__Requirement__
Only the pictures stay out; every record is to be quoted exactly.
==============================
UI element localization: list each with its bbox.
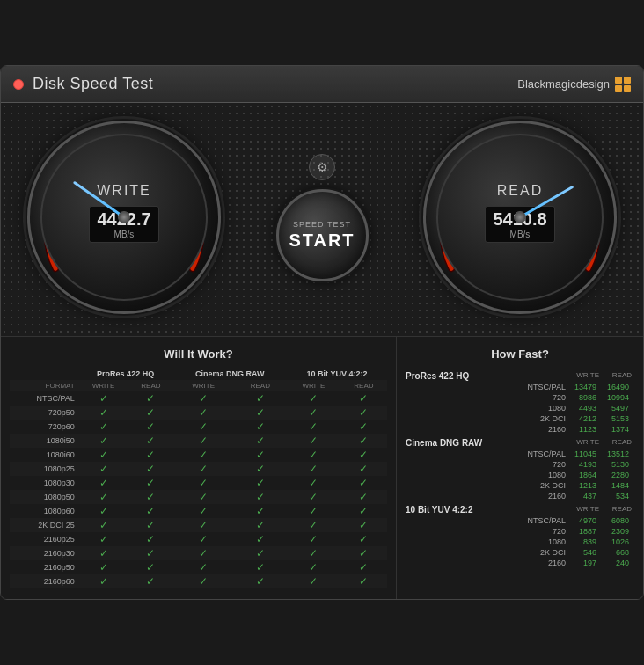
- check-cell: ✓: [128, 504, 172, 518]
- checkmark: ✓: [309, 449, 318, 461]
- table-row: 1080p50✓✓✓✓✓✓: [10, 490, 387, 504]
- check-cell: ✓: [340, 490, 387, 504]
- hf-read: 1374: [602, 424, 634, 435]
- hf-format: NTSC/PAL: [406, 382, 569, 392]
- format-cell: 1080p60: [10, 504, 78, 518]
- start-button[interactable]: SPEED TEST START: [276, 189, 369, 281]
- check-cell: ✓: [234, 391, 287, 406]
- list-item: 2K DCI 1213 1484: [406, 480, 634, 491]
- check-cell: ✓: [173, 546, 234, 560]
- checkmark: ✓: [146, 519, 155, 531]
- check-cell: ✓: [287, 434, 340, 448]
- hf-format: 2K DCI: [406, 480, 569, 491]
- hf-write: 1887: [569, 526, 602, 537]
- check-cell: ✓: [340, 391, 387, 406]
- check-cell: ✓: [234, 560, 287, 574]
- checkmark: ✓: [309, 435, 318, 447]
- check-cell: ✓: [340, 434, 387, 448]
- check-cell: ✓: [173, 420, 234, 434]
- list-item: NTSC/PAL 11045 13512: [406, 449, 634, 459]
- brand-square-2: [624, 77, 631, 84]
- start-label-top: SPEED TEST: [293, 220, 351, 229]
- check-cell: ✓: [78, 560, 129, 574]
- close-button[interactable]: [13, 79, 24, 90]
- format-cell: 720p60: [10, 420, 78, 434]
- checkmark: ✓: [359, 491, 368, 503]
- checkmark: ✓: [99, 406, 108, 419]
- list-item: 2160 437 534: [406, 491, 634, 501]
- check-cell: ✓: [287, 532, 340, 546]
- check-cell: ✓: [173, 434, 234, 448]
- table-row: 2160p25✓✓✓✓✓✓: [10, 532, 387, 546]
- checkmark: ✓: [256, 505, 265, 517]
- data-section: Will It Work? ProRes 422 HQ Cinema DNG R…: [1, 336, 643, 599]
- prores-read-header: READ: [128, 380, 172, 391]
- checkmark: ✓: [359, 561, 368, 574]
- table-row: 720p50✓✓✓✓✓✓: [10, 406, 387, 420]
- check-cell: ✓: [287, 518, 340, 532]
- format-cell: 2160p60: [10, 574, 78, 588]
- settings-button[interactable]: ⚙: [309, 154, 335, 180]
- checkmark: ✓: [199, 463, 208, 475]
- check-cell: ✓: [234, 448, 287, 462]
- checkmark: ✓: [199, 435, 208, 447]
- format-cell: 720p50: [10, 406, 78, 420]
- checkmark: ✓: [199, 477, 208, 489]
- check-cell: ✓: [173, 560, 234, 574]
- checkmark: ✓: [256, 420, 265, 433]
- table-row: 2160p60✓✓✓✓✓✓: [10, 574, 387, 588]
- list-item: 1080 4493 5497: [406, 403, 634, 413]
- write-gauge-container: WRITE 4422.7 MB/s: [27, 121, 221, 314]
- check-cell: ✓: [128, 560, 172, 574]
- hf-write: 13479: [569, 382, 602, 392]
- check-cell: ✓: [340, 462, 387, 476]
- hf-format: 2160: [406, 491, 569, 501]
- checkmark: ✓: [199, 519, 208, 531]
- checkmark: ✓: [99, 449, 108, 461]
- check-cell: ✓: [287, 546, 340, 560]
- checkmark: ✓: [99, 463, 108, 475]
- read-col-header: READ: [602, 501, 634, 515]
- read-gauge-container: READ 5410.8 MB/s: [423, 121, 617, 314]
- check-cell: ✓: [78, 448, 129, 462]
- hf-format: 2160: [406, 558, 569, 568]
- check-cell: ✓: [173, 532, 234, 546]
- checkmark: ✓: [359, 477, 368, 489]
- how-fast-title: How Fast?: [406, 347, 634, 361]
- checkmark: ✓: [146, 505, 155, 517]
- check-cell: ✓: [173, 490, 234, 504]
- check-cell: ✓: [234, 574, 287, 588]
- hf-format: 1080: [406, 537, 569, 547]
- checkmark: ✓: [146, 435, 155, 447]
- hf-read: 240: [602, 558, 634, 568]
- group-name: Cinema DNG RAW: [406, 435, 569, 449]
- checkmark: ✓: [309, 420, 318, 433]
- check-cell: ✓: [234, 504, 287, 518]
- group-header-row: 10 Bit YUV 4:2:2 WRITE READ: [406, 501, 634, 515]
- checkmark: ✓: [309, 519, 318, 531]
- check-cell: ✓: [234, 518, 287, 532]
- format-cell: 2K DCI 25: [10, 518, 78, 532]
- window-title: Disk Speed Test: [33, 75, 153, 93]
- list-item: 1080 839 1026: [406, 537, 634, 547]
- check-cell: ✓: [128, 448, 172, 462]
- will-it-work-panel: Will It Work? ProRes 422 HQ Cinema DNG R…: [1, 337, 397, 599]
- check-cell: ✓: [234, 490, 287, 504]
- hf-read: 10994: [602, 392, 634, 403]
- table-row: 2K DCI 25✓✓✓✓✓✓: [10, 518, 387, 532]
- list-item: 2160 1123 1374: [406, 424, 634, 435]
- checkmark: ✓: [359, 547, 368, 559]
- checkmark: ✓: [256, 477, 265, 489]
- check-cell: ✓: [234, 546, 287, 560]
- checkmark: ✓: [359, 575, 368, 588]
- checkmark: ✓: [309, 463, 318, 475]
- read-label: READ: [497, 183, 543, 199]
- checkmark: ✓: [199, 547, 208, 559]
- list-item: NTSC/PAL 13479 16490: [406, 382, 634, 392]
- checkmark: ✓: [146, 491, 155, 503]
- checkmark: ✓: [199, 505, 208, 517]
- format-cell: 2160p25: [10, 532, 78, 546]
- write-col-header: WRITE: [569, 435, 602, 449]
- hf-format: 2160: [406, 424, 569, 435]
- check-cell: ✓: [340, 574, 387, 588]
==============================
__Finished task__
UI element localization: list each with its bbox.
- check-cell: ✓: [128, 504, 172, 518]
- checkmark: ✓: [309, 449, 318, 461]
- table-row: 1080p50✓✓✓✓✓✓: [10, 490, 387, 504]
- check-cell: ✓: [340, 490, 387, 504]
- hf-read: 1374: [602, 424, 634, 435]
- hf-format: NTSC/PAL: [406, 382, 569, 392]
- format-cell: 1080p60: [10, 504, 78, 518]
- start-button[interactable]: SPEED TEST START: [276, 189, 369, 281]
- check-cell: ✓: [234, 391, 287, 406]
- list-item: 2K DCI 1213 1484: [406, 480, 634, 491]
- check-cell: ✓: [173, 546, 234, 560]
- checkmark: ✓: [146, 519, 155, 531]
- check-cell: ✓: [287, 434, 340, 448]
- hf-format: 2K DCI: [406, 480, 569, 491]
- hf-write: 1887: [569, 526, 602, 537]
- check-cell: ✓: [340, 391, 387, 406]
- check-cell: ✓: [234, 560, 287, 574]
- checkmark: ✓: [309, 435, 318, 447]
- check-cell: ✓: [340, 434, 387, 448]
- check-cell: ✓: [173, 420, 234, 434]
- list-item: NTSC/PAL 11045 13512: [406, 449, 634, 459]
- brand-square-2: [624, 77, 631, 84]
- start-label-top: SPEED TEST: [293, 220, 351, 229]
- check-cell: ✓: [78, 560, 129, 574]
- close-button[interactable]: [13, 79, 24, 90]
- format-cell: 720p60: [10, 420, 78, 434]
- checkmark: ✓: [359, 491, 368, 503]
- checkmark: ✓: [99, 406, 108, 419]
- list-item: 2160 437 534: [406, 491, 634, 501]
- check-cell: ✓: [287, 532, 340, 546]
- check-cell: ✓: [173, 434, 234, 448]
- table-row: 2160p25✓✓✓✓✓✓: [10, 532, 387, 546]
- checkmark: ✓: [256, 505, 265, 517]
- data-section: Will It Work? ProRes 422 HQ Cinema DNG R…: [1, 336, 643, 599]
- prores-read-header: READ: [128, 380, 172, 391]
- checkmark: ✓: [359, 561, 368, 574]
- table-row: 720p50✓✓✓✓✓✓: [10, 406, 387, 420]
- check-cell: ✓: [287, 518, 340, 532]
- format-cell: 2160p60: [10, 574, 78, 588]
- settings-button[interactable]: ⚙: [309, 154, 335, 180]
- checkmark: ✓: [199, 463, 208, 475]
- check-cell: ✓: [234, 448, 287, 462]
- checkmark: ✓: [199, 435, 208, 447]
- format-cell: 720p50: [10, 406, 78, 420]
- checkmark: ✓: [199, 477, 208, 489]
- check-cell: ✓: [173, 560, 234, 574]
- checkmark: ✓: [256, 420, 265, 433]
- table-row: 2160p60✓✓✓✓✓✓: [10, 574, 387, 588]
- list-item: 1080 4493 5497: [406, 403, 634, 413]
- write-gauge-container: WRITE 4422.7 MB/s: [27, 121, 221, 314]
- check-cell: ✓: [128, 560, 172, 574]
- hf-write: 13479: [569, 382, 602, 392]
- check-cell: ✓: [340, 462, 387, 476]
- hf-format: 2160: [406, 491, 569, 501]
- checkmark: ✓: [199, 519, 208, 531]
- checkmark: ✓: [99, 449, 108, 461]
- check-cell: ✓: [287, 546, 340, 560]
- checkmark: ✓: [99, 463, 108, 475]
- read-col-header: READ: [602, 501, 634, 515]
- read-gauge-container: READ 5410.8 MB/s: [423, 121, 617, 314]
- check-cell: ✓: [78, 448, 129, 462]
- hf-format: 2160: [406, 558, 569, 568]
- check-cell: ✓: [173, 532, 234, 546]
- checkmark: ✓: [359, 477, 368, 489]
- how-fast-title: How Fast?: [406, 347, 634, 361]
- checkmark: ✓: [146, 505, 155, 517]
- check-cell: ✓: [173, 490, 234, 504]
- check-cell: ✓: [234, 574, 287, 588]
- hf-format: 1080: [406, 537, 569, 547]
- checkmark: ✓: [146, 435, 155, 447]
- hf-read: 240: [602, 558, 634, 568]
- group-name: Cinema DNG RAW: [406, 435, 569, 449]
- checkmark: ✓: [309, 420, 318, 433]
- check-cell: ✓: [234, 504, 287, 518]
- group-header-row: 10 Bit YUV 4:2:2 WRITE READ: [406, 501, 634, 515]
- checkmark: ✓: [309, 519, 318, 531]
- check-cell: ✓: [234, 518, 287, 532]
- format-cell: 2K DCI 25: [10, 518, 78, 532]
- window-title: Disk Speed Test: [33, 75, 153, 93]
- list-item: 1080 839 1026: [406, 537, 634, 547]
- check-cell: ✓: [128, 448, 172, 462]
- will-it-work-panel: Will It Work? ProRes 422 HQ Cinema DNG R…: [1, 337, 397, 599]
- check-cell: ✓: [234, 490, 287, 504]
- hf-read: 10994: [602, 392, 634, 403]
- table-row: 2K DCI 25✓✓✓✓✓✓: [10, 518, 387, 532]
- list-item: 2160 1123 1374: [406, 424, 634, 435]
- checkmark: ✓: [359, 547, 368, 559]
- checkmark: ✓: [256, 477, 265, 489]
- check-cell: ✓: [234, 546, 287, 560]
- checkmark: ✓: [359, 575, 368, 588]
- checkmark: ✓: [309, 463, 318, 475]
- read-label: READ: [497, 183, 543, 199]
- checkmark: ✓: [199, 547, 208, 559]
- list-item: NTSC/PAL 13479 16490: [406, 382, 634, 392]
- checkmark: ✓: [146, 491, 155, 503]
- checkmark: ✓: [199, 505, 208, 517]
- format-cell: 2160p25: [10, 532, 78, 546]
- write-col-header: WRITE: [569, 435, 602, 449]
- hf-format: 2160: [406, 424, 569, 435]
- check-cell: ✓: [340, 574, 387, 588]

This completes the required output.